LLO: Where’s your favourite place in London to people watch for some street fashion inspiration?
EB: Anywhere with really mad old, well-dressed women. The type that use their walking sticks to push old bits of bin bag into the gutter while proclaiming it ‘a dirty sock.’

LLO: Top three London bloggers we should all read with our morning coffee?
EB: The Enchanted Hunters, Caroline, No, and Canned Fashion.

LLO: Tell us about an inspirational fashion moment that happened to you or someone you know in London.
EB: Well, I will always remember that the late Isabella Blow took time out to call me with advice on getting work-experience on magazines. It was 9/11 and she was in New York and so it was very, very kind of her.

LLO: You’ve written quite a lot about fashion during the credit crunch for Elle. Where’s the best place in London for some creative but cheap fashion buys when you’re skint?
EB: These aren’t necessarily creative but some good value investment buys are a good starting point. Very soft black leggings, £12 from Topshop. I find tights are an easy way to give some sort of style hint. Navy or grey rather than the predictable black. Wool makes for a nice texture as do ribbed. Falke or Wolford and there’s no point in spending little as they rip, no matter how soft you think the Boots bamboo pairs appear. But maybe that’s just the way I sit. I’ve always relied on a hair accessory or style to perk up my mood. A hair bow or cheap pink scrunchie from the chemist. Chelsea boots are a staple for me. At the moment I have a brown pair from the local ‘Country Store’ but last year’s were £22 from Portobello Market. I live and breathe Breton tops and the best fit and quality I have found are £35 from Labour & Wait on Cheshire Street. I have both red and blue. The sailor souvenir type shop in Greenwich has some great ‘sailor basics’ including heavy fishermen’s sweaters. My hairdresser Zoe Irwin keeps a bowl of accessories from her travels on dressing table and wears each day to spice up outfits, such as a Sonia Rykiel brooch worn as a hair grip.

LLO: Favourite up-and-coming London-based fashion label or designer that deserves our attention?
EB: TBA and Charles Anastase for princess-wear and the magnificant Maggie Cassidys for made-to-measure spectaculars.

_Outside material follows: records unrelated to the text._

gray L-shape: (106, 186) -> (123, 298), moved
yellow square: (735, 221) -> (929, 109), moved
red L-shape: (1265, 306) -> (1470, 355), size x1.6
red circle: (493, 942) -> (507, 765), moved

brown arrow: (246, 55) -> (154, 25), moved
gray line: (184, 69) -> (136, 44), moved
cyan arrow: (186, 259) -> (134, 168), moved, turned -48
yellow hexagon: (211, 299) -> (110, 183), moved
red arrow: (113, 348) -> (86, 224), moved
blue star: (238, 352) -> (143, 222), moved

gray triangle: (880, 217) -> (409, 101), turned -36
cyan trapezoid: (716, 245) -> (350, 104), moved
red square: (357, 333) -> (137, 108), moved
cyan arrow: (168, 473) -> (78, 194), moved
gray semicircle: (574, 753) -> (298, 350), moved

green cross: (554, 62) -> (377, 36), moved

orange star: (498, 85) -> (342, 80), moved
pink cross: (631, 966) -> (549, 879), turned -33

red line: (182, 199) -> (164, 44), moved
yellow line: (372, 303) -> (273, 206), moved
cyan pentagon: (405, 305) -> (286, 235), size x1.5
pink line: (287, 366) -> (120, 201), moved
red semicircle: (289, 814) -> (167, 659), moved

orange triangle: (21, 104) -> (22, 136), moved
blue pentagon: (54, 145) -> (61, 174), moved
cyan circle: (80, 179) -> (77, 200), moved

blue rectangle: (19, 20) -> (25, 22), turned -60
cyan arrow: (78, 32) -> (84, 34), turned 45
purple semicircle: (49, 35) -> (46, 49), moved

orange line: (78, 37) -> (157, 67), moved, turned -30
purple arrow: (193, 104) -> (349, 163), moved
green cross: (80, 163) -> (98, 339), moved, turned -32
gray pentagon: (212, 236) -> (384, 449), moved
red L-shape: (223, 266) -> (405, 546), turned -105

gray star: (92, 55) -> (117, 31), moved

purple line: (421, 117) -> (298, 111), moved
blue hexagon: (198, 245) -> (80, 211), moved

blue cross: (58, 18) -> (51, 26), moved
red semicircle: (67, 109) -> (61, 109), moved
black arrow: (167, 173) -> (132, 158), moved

LLO: I’m heading to London for one night only and want something to eat and drink away from the tourist trail. Any recommendations?
EB: The Grapes pub on Narrow Street in Limehouse for a candlelit dinner in a tiny, seafood restaurant  above the River Thames. Charles Dickens was a regular and the pub features in Our Mutual Friend. Today, Old Gandolf the Grey is the Guinness-drinking regular. If you’re still around the next day, there’s lobster bisque and rare beef sandwiches. Other traditional pubs I like include The George on Commercial Road for a piano-filled knees-up and The Golden Heart in Spitalfields. In Islington, the organic gastro-pub The Duke of Cambridge for vodka and plum juice never dissapoints. I’ve been going there for over a decade, as well as Frederick’s in Camden Passage, Islington, for fine-dining. A memory of an old gentleman and gentlewoman sitting side by side to survey the folk is a long-time fond memory.

Thanks Ellen!

Ellen’s fabulous blog Vagabondiana is highly recommended!